== Segment start ==
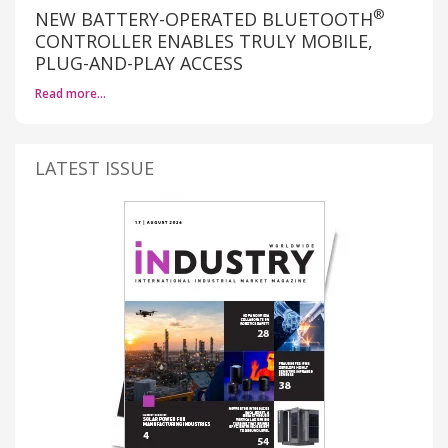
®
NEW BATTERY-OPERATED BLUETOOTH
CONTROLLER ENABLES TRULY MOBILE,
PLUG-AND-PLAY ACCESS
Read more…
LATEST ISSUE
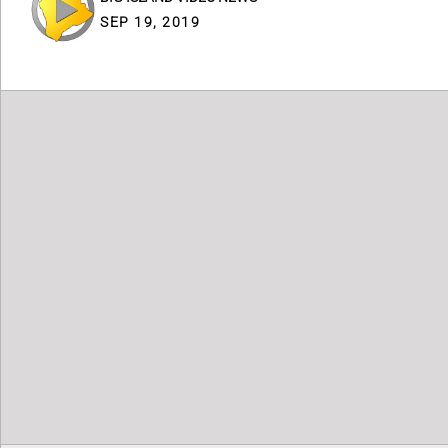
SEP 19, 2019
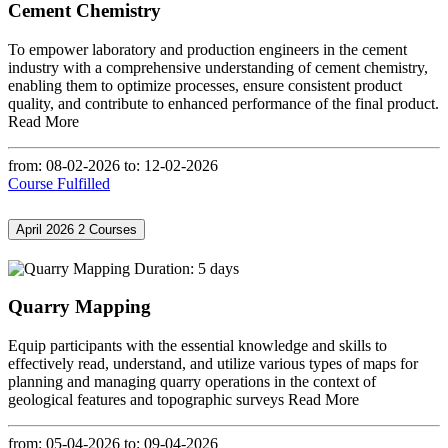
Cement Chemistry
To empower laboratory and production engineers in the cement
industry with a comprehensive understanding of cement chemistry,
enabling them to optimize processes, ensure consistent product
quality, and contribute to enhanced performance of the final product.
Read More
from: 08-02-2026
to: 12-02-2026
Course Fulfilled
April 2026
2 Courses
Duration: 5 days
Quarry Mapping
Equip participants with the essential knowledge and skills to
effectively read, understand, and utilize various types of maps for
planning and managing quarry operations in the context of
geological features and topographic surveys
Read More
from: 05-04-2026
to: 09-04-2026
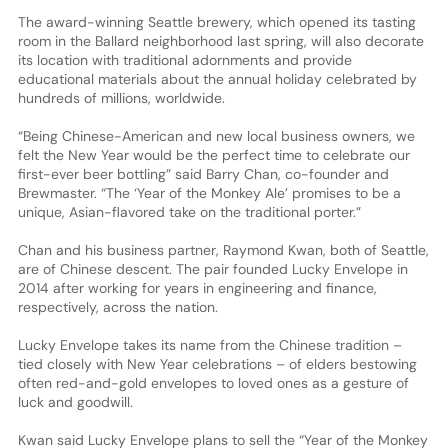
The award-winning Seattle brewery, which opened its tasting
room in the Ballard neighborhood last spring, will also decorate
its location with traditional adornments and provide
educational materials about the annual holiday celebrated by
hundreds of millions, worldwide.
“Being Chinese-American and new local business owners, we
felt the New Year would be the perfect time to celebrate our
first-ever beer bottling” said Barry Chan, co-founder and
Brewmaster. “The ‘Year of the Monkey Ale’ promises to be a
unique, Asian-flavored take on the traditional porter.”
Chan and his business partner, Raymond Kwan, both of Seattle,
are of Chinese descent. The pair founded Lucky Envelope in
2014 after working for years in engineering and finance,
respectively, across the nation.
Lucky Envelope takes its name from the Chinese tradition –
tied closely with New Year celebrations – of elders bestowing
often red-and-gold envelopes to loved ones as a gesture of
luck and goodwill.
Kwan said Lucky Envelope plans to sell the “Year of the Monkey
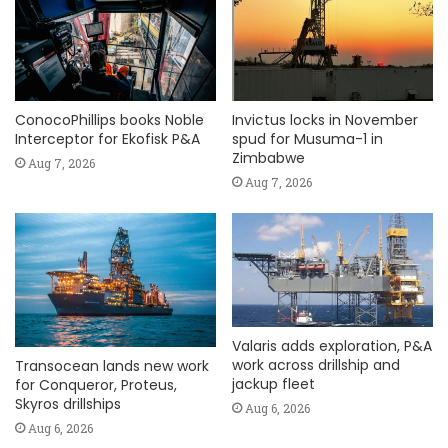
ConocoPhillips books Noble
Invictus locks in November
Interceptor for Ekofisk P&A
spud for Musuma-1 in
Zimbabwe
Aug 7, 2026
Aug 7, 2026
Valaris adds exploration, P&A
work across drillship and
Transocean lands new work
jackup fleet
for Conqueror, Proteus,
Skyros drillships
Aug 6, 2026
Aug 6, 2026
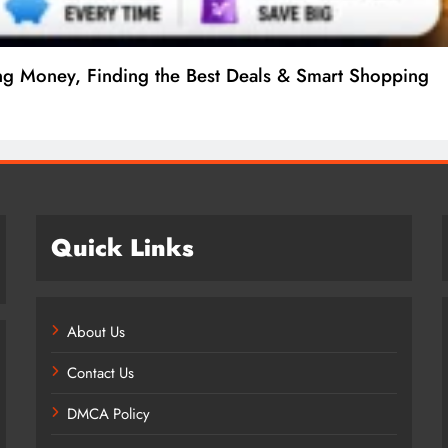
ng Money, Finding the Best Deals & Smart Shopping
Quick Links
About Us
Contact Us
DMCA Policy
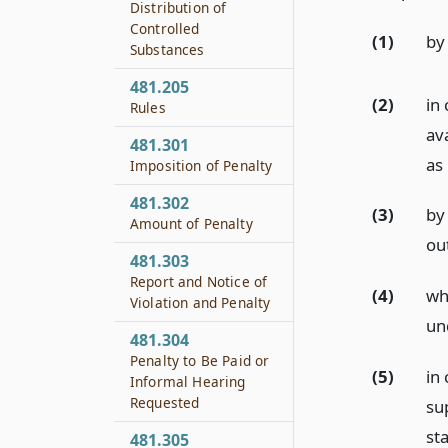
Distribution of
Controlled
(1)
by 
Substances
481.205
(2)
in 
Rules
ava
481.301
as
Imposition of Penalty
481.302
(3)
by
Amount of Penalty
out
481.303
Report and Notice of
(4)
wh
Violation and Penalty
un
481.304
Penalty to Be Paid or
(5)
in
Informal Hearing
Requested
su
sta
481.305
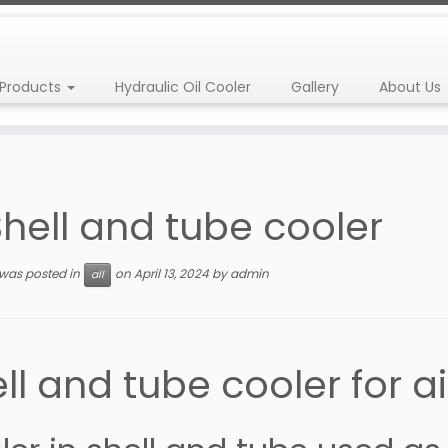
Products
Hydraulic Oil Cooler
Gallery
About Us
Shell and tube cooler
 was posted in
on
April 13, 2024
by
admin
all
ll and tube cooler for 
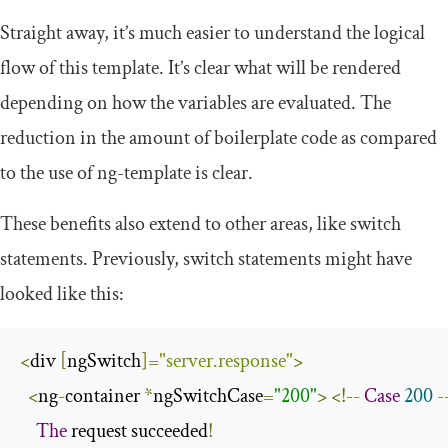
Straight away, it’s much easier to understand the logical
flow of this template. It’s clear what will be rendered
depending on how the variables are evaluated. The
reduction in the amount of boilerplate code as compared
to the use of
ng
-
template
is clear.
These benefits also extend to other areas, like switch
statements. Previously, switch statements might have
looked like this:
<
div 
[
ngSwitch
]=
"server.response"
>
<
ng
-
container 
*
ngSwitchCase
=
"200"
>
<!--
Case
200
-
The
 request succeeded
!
== Segment end ==
Within the listing above, write out the stretch from the line with "promises to be a" through the line with "Invictus locks in November" exactly. Any pictures are to be left out.

### Reply
Brewmaster. “The ‘Year of the Monkey Ale’ promises to be a
unique, Asian-flavored take on the traditional porter.”
Chan and his business partner, Raymond Kwan, both of Seattle,
are of Chinese descent. The pair founded Lucky Envelope in
2014 after working for years in engineering and finance,
respectively, across the nation.
Lucky Envelope takes its name from the Chinese tradition –
tied closely with New Year celebrations – of elders bestowing
often red-and-gold envelopes to loved ones as a gesture of
luck and goodwill.
Kwan said Lucky Envelope plans to sell the “Year of the Monkey
ConocoPhillips books Noble
Invictus locks in November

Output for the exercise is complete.